They discover the secret of the scarcity of pink diamonds

They discover the secret of the scarcity of pink diamonds

Researchers found the “secret” of the scarcity of pink diamondswhich are only found almost exclusively in Australiawhich explains its astronomical price, according to a study published on Tuesday.

More than 90% of all existing pink diamonds are mined from the recently closed Argyle mine in northwest Australia.

But no one really knows why they were found in that place, near the sea, when most diamond mines are located in areas far from the coast, as in South Africa and Russia.

An Australian team explains in the journal Nature Communications that these rare minerals were formed thanks to the breakup of Earth’s first supercontinent 1.3 billion years ago.

Both “ingredients” necessary for making a pink diamond were already known, said the study’s first author, Hugo Olierook, of Australia’s Curtin University in Perth.

First ingredient, carbon, located at great depths.
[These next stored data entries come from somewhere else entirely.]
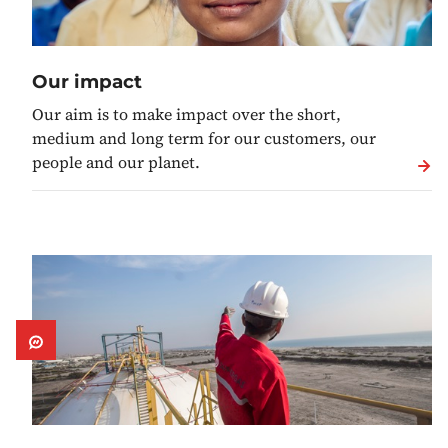
Our impact
Our aim is to make impact over the short,
medium and long term for our customers, our
people and our planet.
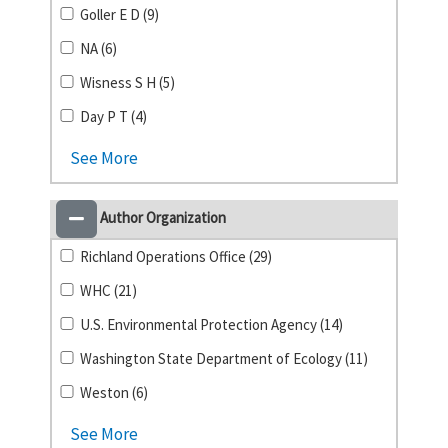
Goller E D (9)
NA (6)
Wisness S H (5)
Day P T (4)
See More
Author Organization
Richland Operations Office (29)
WHC (21)
U.S. Environmental Protection Agency (14)
Washington State Department of Ecology (11)
Weston (6)
See More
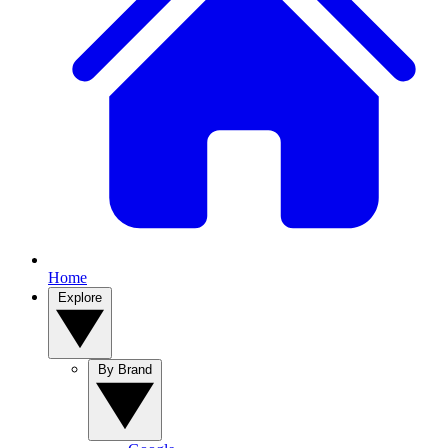
Home
Explore
By Brand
At less than 150 km deep, that carbon is a vulgar graphite“that doesn’t look pretty in a wedding ring”says the researcher.

Second “ingredient”a colossal pressure, big enough to change the color of a transparent diamond, but without forcing it too much.

“Press just a little, and it turns pink. But press a little harder and it turns brown,” explains the geologist.

“Like a champagne cork”

The Australian team’s discovery makes it possible to explain the rise of pink diamonds from deep in the Earth’s crust to near the surface.

It was initially thought that the Argyle mine had been formed 1.2 billion years ago, but without explaining how the diamonds could rise without there being an associated geological phenomenon.

The researchers refined the dating of the deposit by measuring the age of tiny crystal elements in a rock from the mine. And they reached 1,300 million years.

An age that corresponds to the fracture experienced by the first supercontinent, called Nuna or Columbia.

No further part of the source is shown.